You can activate the environment with the following commnad:
conda activate lava
Data Setup¶
Most input data is downloaded automatically in the workflow except the DEM from GEBCO which must be retrieved manually and placed in the right folder. Furthermore a Copernicus account for the automatic download of landcover data is required.
- DEM: Download the DEM for your study region from GEBCO. Use the download tool. Select a larger area around your study region. Set a tick for a GeoTIFF file under "Grid" and download the file from the basket. Put the file into the folder DEM (digital elevation model) in the Raw_Spatial_Data folder and name it gebco_cutout.tif. This data provides the elevation in each pixel. It is also possible to use a different dataset.

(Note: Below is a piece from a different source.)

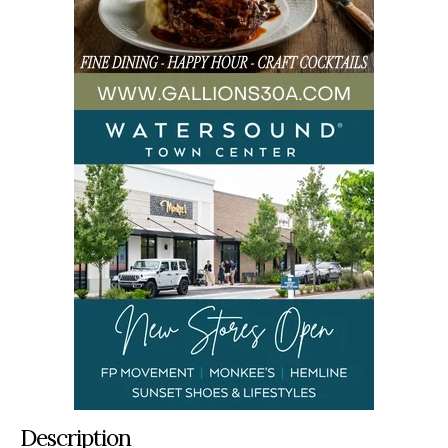
Description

- ESAworldcover: In order to automatically download landcover data you need to create an account here. The very first time you run the LAVA tool you need to click on a link in the terminal and login to Copernicus. Afterwards, your login will be remembered.
- ERA5 Copernicus: If you want to download ERA5 data via Copernicus to be used for generating timeseries data, you need to install the Copernicus Climate Data Store
cdsapipackage (pip install cdsapi) and register and setup your CDS API key as described on their website here.
The tool is now ready to be used. The first step is to fill out the config.yaml file.
Folder Structure¶
Understanding the repository layout will help in navigating the project and configuring it. Below is an overview of the LAVA folder structure. The data folder only appears after the first run, when data for a study region has been downloaded.
📁 LAVA/
├── 📁 configs
│ ├── config_template.yaml
│ ├── advanced_settings/
│ │ ├── advanced_data_prep_settings_template.py
│ ├── onshorewind_template.yaml
│ ├── solar_template.yaml
│ └── config_snakemake.yaml
├── 📁 docs
├── 📁 envs
├── 📁 Raw_Spatial_Data/
│ ├── 📁 additional_exclusion_polygons
│ ├── 📁 custom_study_area
│ ├── 📁 DEM
│ ├── 📁 global_solar_wind_atlas
│ ├── 📁 GOAS
│ ├── 📁 landcover
│ ├── 📁 OSM
│ └── 📁 protected_areas
├── 📁 snakemake
├── 📁 tkinter_app
├── 📁 utils
├── 📁 weather_data
└── 📁 data/
└── 📁 "region_name"/
├── 📁 available_land/
├── 📁 derived_from_DEM/
│ ├── slope
│ └── aspect
├── 📁 OSM_infrastructure/
├── 📁 proximity/
├── DEM
├── region_polygon
├── solar
├── wind
├── protected_areas
├── landcover
├── EPSG
├── landuses
└── pixel_size
Key folders for users:
- configs — multiple configuration files
- Raw_Spatial_Data — raw input data required by the pipeline (boundary shapefiles, DEM, etc.)
- data — outputs produced by the pipeline, organised by study region. Only appears after the first tool run.